WORK REQUIRED:
Give the entries again exactly as they appear, but without the images.

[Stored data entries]
BEGIN

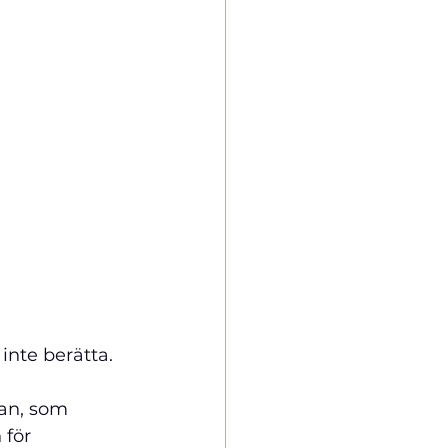
inte berätta. 
lan, som 
för 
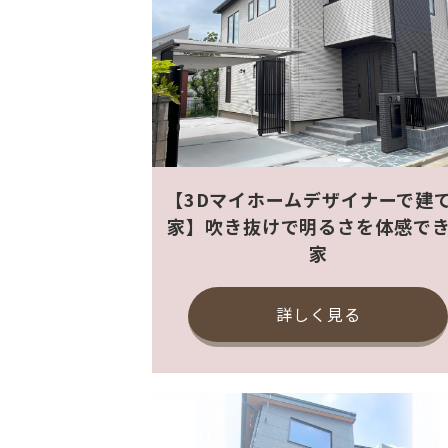
【3Dマイホームデザイナーで建
家】吹き抜けで明るさを体感で
家
詳しく見る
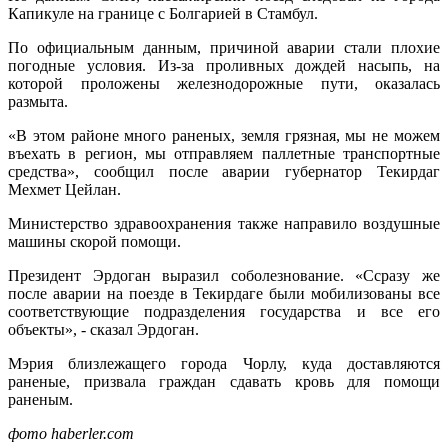
Капикуле на границе с Болгарией в Стамбул.
По официальным данным, причиной аварии стали плохие
погодные условия. Из-за проливных дождей насыпь, на
которой проложены железнодорожные пути, оказалась
размыта.
«В этом районе много раненых, земля грязная, мы не можем
въехать в регион, мы отправляем паллетные транспортные
средства», сообщил после аварии губернатор Текирдаг
Мехмет Цейлан.
Министерство здравоохранения также направило воздушные
машины скорой помощи.
Президент Эрдоган выразил соболезнование. «Ссразу же
после аварии на поезде в Текирдаге были мобилизованы все
соответствующие подразделения государства и все его
объекты», - сказал Эрдоган.
Мэрия близлежащего города Чорлу, куда доставляются
раненые, призвала граждан сдавать кровь для помощи
раненым.
фото haberler.com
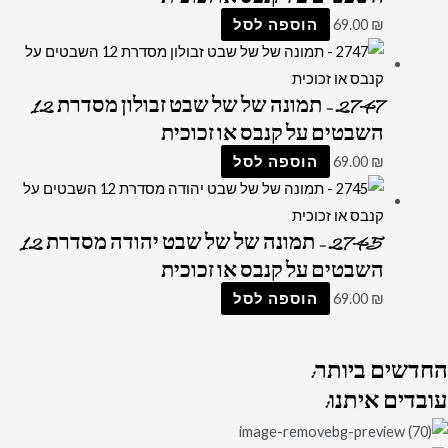
₪
69.00
הוספה לסל
2747 – תמונה של של שבט זבולון מסדרת 12
השבטים על קנבס או זכוכית
₪
69.00
הוספה לסל
2745 – תמונה של של שבט יהודה מסדרת 12
השבטים על קנבס או זכוכית
₪
69.00
הוספה לסל
החדשים
ביותר:
עובדים
איתנו:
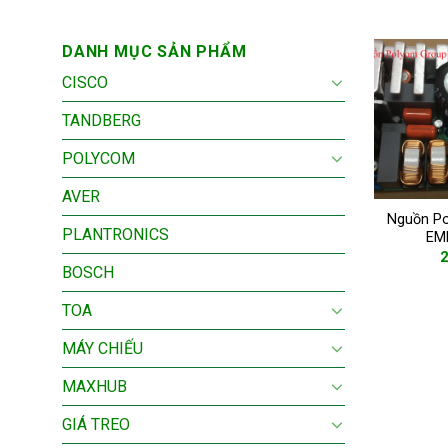
DANH MỤC SẢN PHẨM
CISCO
TANDBERG
POLYCOM
AVER
Nguồn Po
PLANTRONICS
EM
2
BOSCH
TOA
MÁY CHIẾU
MAXHUB
GIÁ TREO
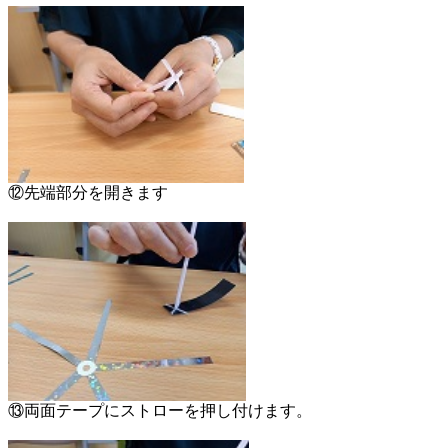
⑫先端部分を開きます
⑬両面テープにストローを押し付けます。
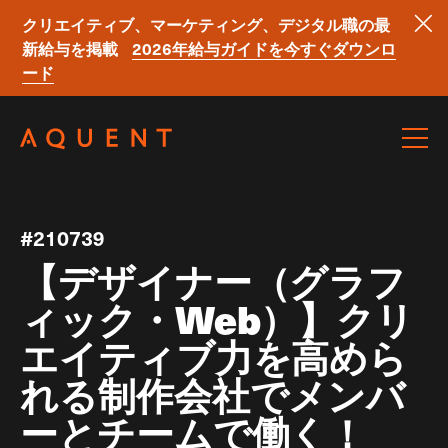
クリエイティブ、マーケティング、デジタル職の最
新給与を掲載
2026年給与ガイドを今すぐダウンロ
ード
Skip navigation
#210739
【デザイナー（グラフ
ィック・Web）】クリ
エイティブ力を高めら
れる制作会社でメンバ
ーとチームで働く！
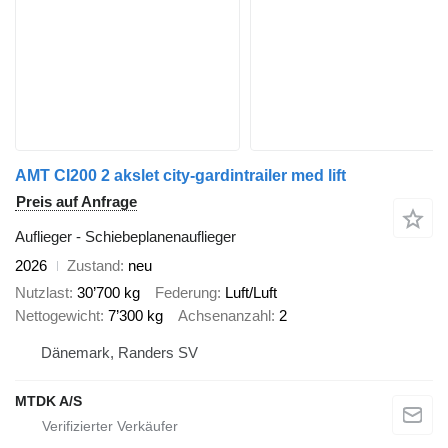
AMT CI200 2 akslet city-gardintrailer med lift
Preis auf Anfrage
Auflieger - Schiebeplanenauflieger
2026
Zustand
neu
Nutzlast
30’700 kg
Federung
Luft/Luft
Nettogewicht
7’300 kg
Achsenanzahl
2
Dänemark, Randers SV
MTDK A/S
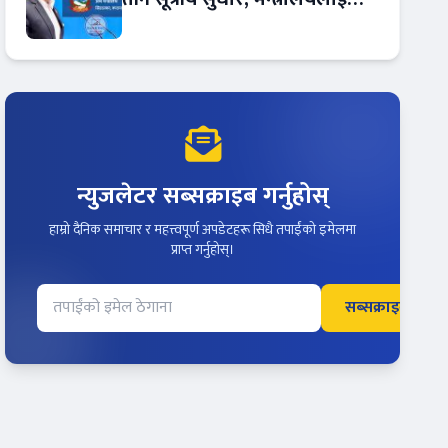
रकमान्तरको अधिकार
न्युजलेटर सब्सक्राइब गर्नुहोस्
हाम्रो दैनिक समाचार र महत्त्वपूर्ण अपडेटहरू सिधै तपाईंको इमेलमा
प्राप्त गर्नुहोस्।
सब्सक्राइब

END

EXERCISE RESULT:
inte berätta. 
lan, som 
för 
【3Dマイホームデザイナーで建
家】吹き抜けで明るさを体感で
家
詳しく見る
Капикуле на границе с Болгарией в Стамбул.
По официальным данным, причиной аварии стали плохие
погодные условия. Из-за проливных дождей насыпь, на
которой проложены железнодорожные пути, оказалась
размыта.
«В этом районе много раненых, земля грязная, мы не можем
въехать в регион, мы отправляем паллетные транспортные
средства», сообщил после аварии губернатор Текирдаг
Мехмет Цейлан.
Министерство здравоохранения также направило воздушные
машины скорой помощи.
Президент Эрдоган выразил соболезнование. «Ссразу же
после аварии на поезде в Текирдаге были мобилизованы все
соответствующие подразделения государства и все его
объекты», - сказал Эрдоган.
Мэрия близлежащего города Чорлу, куда доставляются
раненые, призвала граждан сдавать кровь для помощи
раненым.
фото haberler.com
₪
69.00
הוספה לסל
2747 – תמונה של של שבט זבולון מסדרת 12
השבטים על קנבס או זכוכית
₪
69.00
הוספה לסל
2745 – תמונה של של שבט יהודה מסדרת 12
השבטים על קנבס או זכוכית
₪
69.00
הוספה לסל
החדשים
ביותר:
עובדים
איתנו:
DANH MỤC SẢN PHẨM
CISCO
TANDBERG
POLYCOM
AVER
Nguồn Po
PLANTRONICS
EM
2
BOSCH
TOA
MÁY CHIẾU
MAXHUB
GIÁ TREO
⑫先端部分を開きます
⑬両面テープにストローを押し付けます。
クリエイティブ、マーケティング、デジタル職の最
新給与を掲載
2026年給与ガイドを今すぐダウンロ
ード
Skip navigation
#210739
【デザイナー（グラフ
ィック・Web）】クリ
エイティブ力を高めら
れる制作会社でメンバ
ーとチームで働く！
AMT CI200 2 akslet city-gardintrailer med lift
Preis auf Anfrage
Auflieger - Schiebeplanenauflieger
2026
Zustand
neu
Nutzlast
30’700 kg
Federung
Luft/Luft
Nettogewicht
7’300 kg
Achsenanzahl
2
Dänemark, Randers SV
MTDK A/S
रकमान्तरको अधिकार
न्युजलेटर सब्सक्राइब गर्नुहोस्
हाम्रो दैनिक समाचार र महत्त्वपूर्ण अपडेटहरू सिधै तपाईंको इमेलमा
प्राप्त गर्नुहोस्।
सब्सक्राइब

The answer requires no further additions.